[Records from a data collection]
▬▬▬

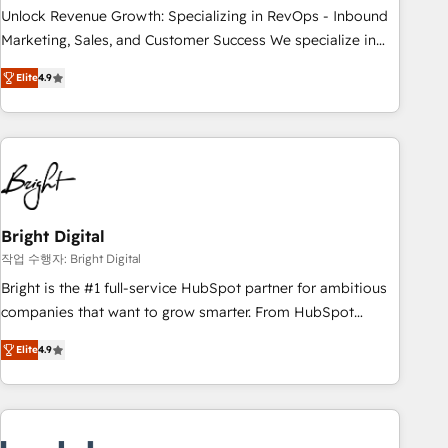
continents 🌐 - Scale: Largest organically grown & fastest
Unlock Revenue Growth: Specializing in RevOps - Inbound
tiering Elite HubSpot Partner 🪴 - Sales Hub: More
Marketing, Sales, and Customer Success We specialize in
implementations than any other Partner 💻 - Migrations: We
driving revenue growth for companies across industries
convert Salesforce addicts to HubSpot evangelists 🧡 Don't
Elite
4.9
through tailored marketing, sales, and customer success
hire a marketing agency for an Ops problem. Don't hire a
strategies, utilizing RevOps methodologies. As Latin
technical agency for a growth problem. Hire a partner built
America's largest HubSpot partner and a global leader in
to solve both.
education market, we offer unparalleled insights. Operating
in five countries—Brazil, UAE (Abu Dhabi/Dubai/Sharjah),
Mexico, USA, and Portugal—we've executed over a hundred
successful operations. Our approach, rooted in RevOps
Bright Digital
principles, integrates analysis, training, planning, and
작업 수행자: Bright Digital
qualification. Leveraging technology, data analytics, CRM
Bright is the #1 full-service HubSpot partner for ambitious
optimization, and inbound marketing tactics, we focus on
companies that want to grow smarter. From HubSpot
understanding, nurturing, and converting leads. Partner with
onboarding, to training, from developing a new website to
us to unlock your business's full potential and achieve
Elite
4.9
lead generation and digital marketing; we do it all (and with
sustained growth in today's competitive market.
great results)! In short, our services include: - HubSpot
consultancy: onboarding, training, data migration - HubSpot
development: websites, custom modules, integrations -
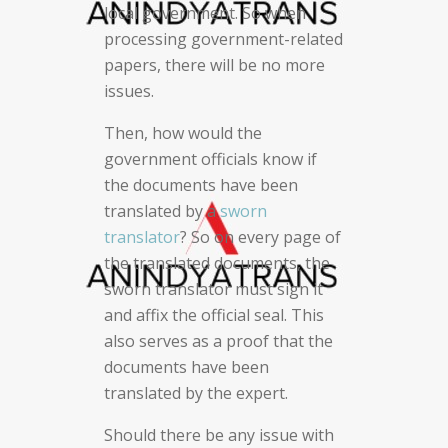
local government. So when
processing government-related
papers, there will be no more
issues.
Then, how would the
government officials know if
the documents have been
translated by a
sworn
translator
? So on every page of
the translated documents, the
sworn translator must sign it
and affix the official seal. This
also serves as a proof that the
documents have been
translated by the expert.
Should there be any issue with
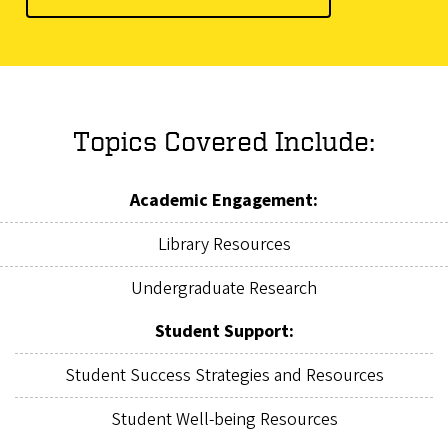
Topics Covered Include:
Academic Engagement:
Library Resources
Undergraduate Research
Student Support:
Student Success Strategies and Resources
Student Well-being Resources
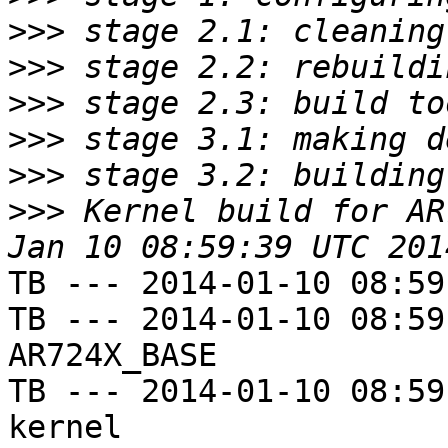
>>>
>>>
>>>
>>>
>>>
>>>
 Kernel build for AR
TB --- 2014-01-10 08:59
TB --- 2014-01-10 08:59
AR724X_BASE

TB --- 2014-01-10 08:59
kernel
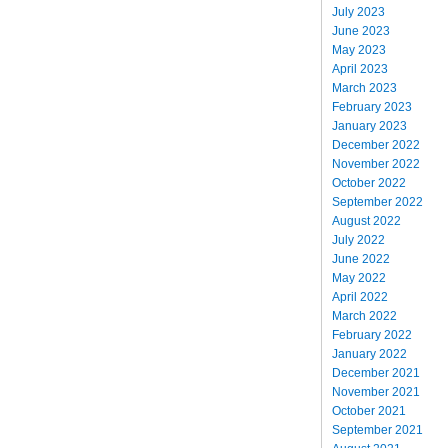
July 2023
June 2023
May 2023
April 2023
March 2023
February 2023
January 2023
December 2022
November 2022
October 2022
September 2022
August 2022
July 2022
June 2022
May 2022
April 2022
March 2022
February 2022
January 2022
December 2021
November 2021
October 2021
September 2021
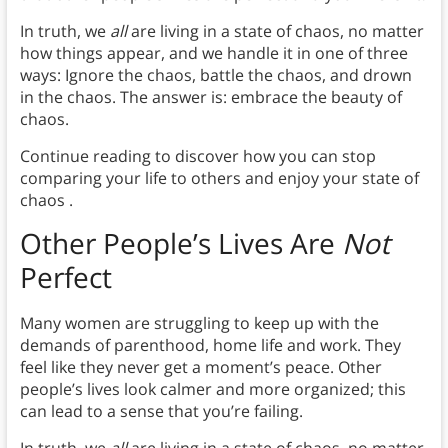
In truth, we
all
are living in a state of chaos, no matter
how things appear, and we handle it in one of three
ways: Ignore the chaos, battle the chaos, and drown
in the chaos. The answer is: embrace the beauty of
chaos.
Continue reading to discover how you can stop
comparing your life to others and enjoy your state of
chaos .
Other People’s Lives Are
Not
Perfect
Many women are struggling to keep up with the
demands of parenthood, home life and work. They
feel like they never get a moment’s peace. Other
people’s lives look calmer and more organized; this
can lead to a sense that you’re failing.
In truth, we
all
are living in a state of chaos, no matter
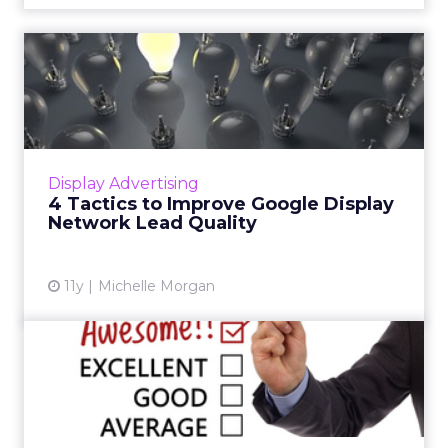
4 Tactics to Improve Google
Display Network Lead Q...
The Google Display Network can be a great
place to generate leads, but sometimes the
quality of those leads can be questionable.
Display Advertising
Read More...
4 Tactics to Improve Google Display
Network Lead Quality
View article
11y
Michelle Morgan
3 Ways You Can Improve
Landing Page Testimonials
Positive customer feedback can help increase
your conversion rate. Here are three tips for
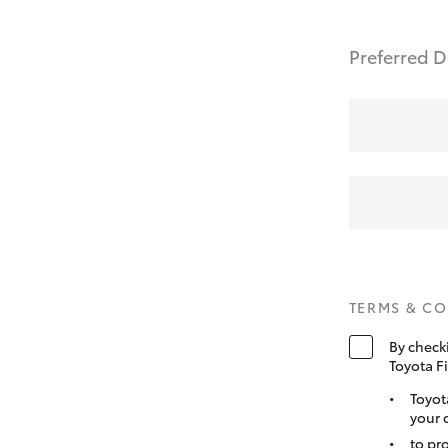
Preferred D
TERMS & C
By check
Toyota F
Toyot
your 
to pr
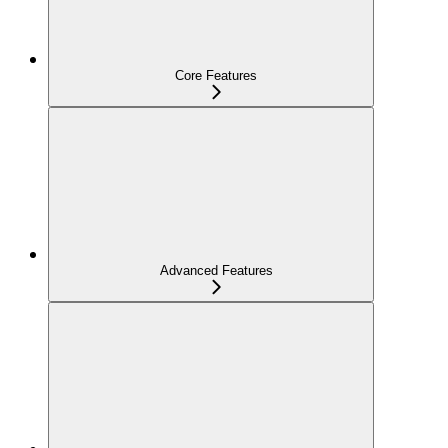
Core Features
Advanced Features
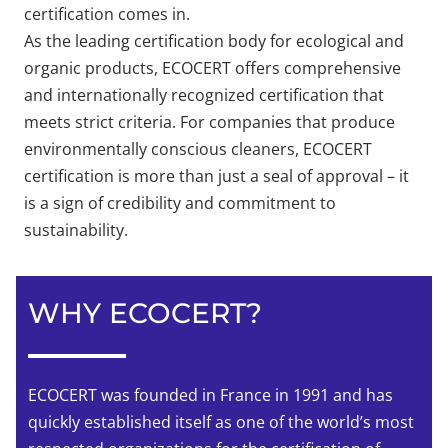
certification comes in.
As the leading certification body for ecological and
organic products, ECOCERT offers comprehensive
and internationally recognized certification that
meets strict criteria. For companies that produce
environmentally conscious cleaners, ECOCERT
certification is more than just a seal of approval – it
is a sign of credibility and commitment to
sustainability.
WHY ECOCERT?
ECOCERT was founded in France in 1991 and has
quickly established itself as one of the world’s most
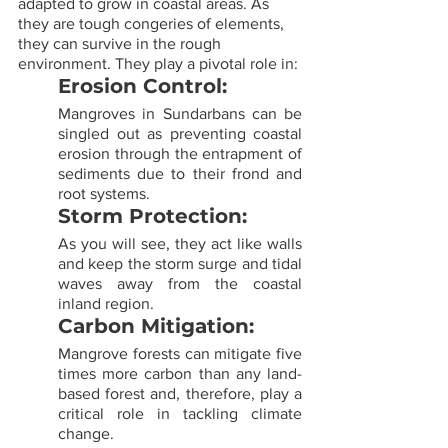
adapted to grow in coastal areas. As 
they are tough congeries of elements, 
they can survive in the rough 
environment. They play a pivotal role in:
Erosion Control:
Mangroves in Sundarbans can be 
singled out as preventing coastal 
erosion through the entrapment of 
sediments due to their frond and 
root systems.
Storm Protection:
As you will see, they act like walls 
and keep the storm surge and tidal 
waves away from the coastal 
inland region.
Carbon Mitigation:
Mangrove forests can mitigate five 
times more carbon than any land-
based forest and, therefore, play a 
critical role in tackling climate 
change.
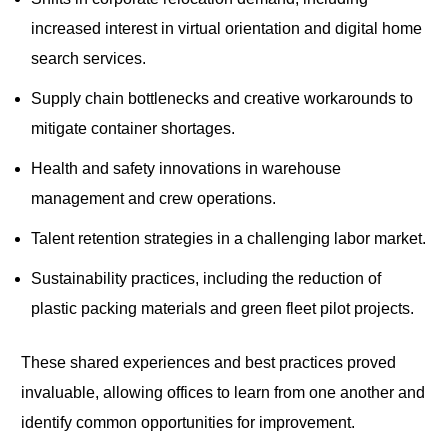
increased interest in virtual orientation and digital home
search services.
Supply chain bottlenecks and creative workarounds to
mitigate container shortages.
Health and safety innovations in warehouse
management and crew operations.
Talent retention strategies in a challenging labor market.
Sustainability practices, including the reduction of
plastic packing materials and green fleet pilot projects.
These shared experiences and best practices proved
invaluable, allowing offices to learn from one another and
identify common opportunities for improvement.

▬▬▬

▶ **ACTION ITEM**: Your reply should repeat the entries above exactly, leaving the pictures out.

▶ **RESPONSE AREA**:
continents 🌐 - Scale: Largest organically grown & fastest
Unlock Revenue Growth: Specializing in RevOps - Inbound
tiering Elite HubSpot Partner 🪴 - Sales Hub: More
Marketing, Sales, and Customer Success We specialize in
implementations than any other Partner 💻 - Migrations: We
driving revenue growth for companies across industries
convert Salesforce addicts to HubSpot evangelists 🧡 Don't
Elite
4.9
through tailored marketing, sales, and customer success
hire a marketing agency for an Ops problem. Don't hire a
strategies, utilizing RevOps methodologies. As Latin
technical agency for a growth problem. Hire a partner built
America's largest HubSpot partner and a global leader in
to solve both.
education market, we offer unparalleled insights. Operating
in five countries—Brazil, UAE (Abu Dhabi/Dubai/Sharjah),
Mexico, USA, and Portugal—we've executed over a hundred
successful operations. Our approach, rooted in RevOps
Bright Digital
principles, integrates analysis, training, planning, and
작업 수행자: Bright Digital
qualification. Leveraging technology, data analytics, CRM
Bright is the #1 full-service HubSpot partner for ambitious
optimization, and inbound marketing tactics, we focus on
companies that want to grow smarter. From HubSpot
understanding, nurturing, and converting leads. Partner with
onboarding, to training, from developing a new website to
us to unlock your business's full potential and achieve
Elite
4.9
lead generation and digital marketing; we do it all (and with
sustained growth in today's competitive market.
great results)! In short, our services include: - HubSpot
consultancy: onboarding, training, data migration - HubSpot
development: websites, custom modules, integrations -
local government. So when
processing government-related
papers, there will be no more
issues.
Then, how would the
government officials know if
the documents have been
translated by a
sworn
translator
? So on every page of
the translated documents, the
sworn translator must sign it
and affix the official seal. This
also serves as a proof that the
documents have been
translated by the expert.
Should there be any issue with
Topics Covered Include:
Academic Engagement:
Library Resources
Undergraduate Research
Student Support:
Student Success Strategies and Resources
Student Well-being Resources
>>>
>>>
>>>
>>>
>>>
>>>
 Kernel build for AR
TB --- 2014-01-10 08:59
TB --- 2014-01-10 08:59
AR724X_BASE

TB --- 2014-01-10 08:59
kernel
July 2023
June 2023
May 2023
April 2023
March 2023
February 2023
January 2023
December 2022
November 2022
October 2022
September 2022
August 2022
July 2022
June 2022
May 2022
April 2022
March 2022
February 2022
January 2022
December 2021
November 2021
October 2021
September 2021
In truth, we
all
are living in a state of chaos, no matter
how things appear, and we handle it in one of three
ways: Ignore the chaos, battle the chaos, and drown
in the chaos. The answer is: embrace the beauty of
chaos.
Continue reading to discover how you can stop
comparing your life to others and enjoy your state of
chaos .
Other People’s Lives Are
Not
Perfect
Many women are struggling to keep up with the
demands of parenthood, home life and work. They
feel like they never get a moment’s peace. Other
people’s lives look calmer and more organized; this
can lead to a sense that you’re failing.
In truth, we
all
are living in a state of chaos, no matter
4 Tactics to Improve Google
Display Network Lead Q...
The Google Display Network can be a great
place to generate leads, but sometimes the
quality of those leads can be questionable.
Display Advertising
Read More...
4 Tactics to Improve Google Display
Network Lead Quality
View article
11y
Michelle Morgan
3 Ways You Can Improve
Landing Page Testimonials
Positive customer feedback can help increase
your conversion rate. Here are three tips for
Preferred D
TERMS & C
By check
Toyota F
Toyot
your 
to pr
Core Features
Advanced Features
certification comes in.
As the leading certification body for ecological and
organic products, ECOCERT offers comprehensive
and internationally recognized certification that
meets strict criteria. For companies that produce
environmentally conscious cleaners, ECOCERT
certification is more than just a seal of approval – it
is a sign of credibility and commitment to
sustainability.
WHY ECOCERT?
ECOCERT was founded in France in 1991 and has
quickly established itself as one of the world’s most
adapted to grow in coastal areas. As 
they are tough congeries of elements, 
they can survive in the rough 
environment. They play a pivotal role in:
Erosion Control:
Mangroves in Sundarbans can be 
singled out as preventing coastal 
erosion through the entrapment of 
sediments due to their frond and 
root systems.
Storm Protection:
As you will see, they act like walls 
and keep the storm surge and tidal 
waves away from the coastal 
inland region.
Carbon Mitigation:
Mangrove forests can mitigate five 
times more carbon than any land-
based forest and, therefore, play a 
critical role in tackling climate 
change.
increased interest in virtual orientation and digital home
search services.
Supply chain bottlenecks and creative workarounds to
mitigate container shortages.
Health and safety innovations in warehouse
management and crew operations.
Talent retention strategies in a challenging labor market.
Sustainability practices, including the reduction of
plastic packing materials and green fleet pilot projects.
These shared experiences and best practices proved
invaluable, allowing offices to learn from one another and
identify common opportunities for improvement.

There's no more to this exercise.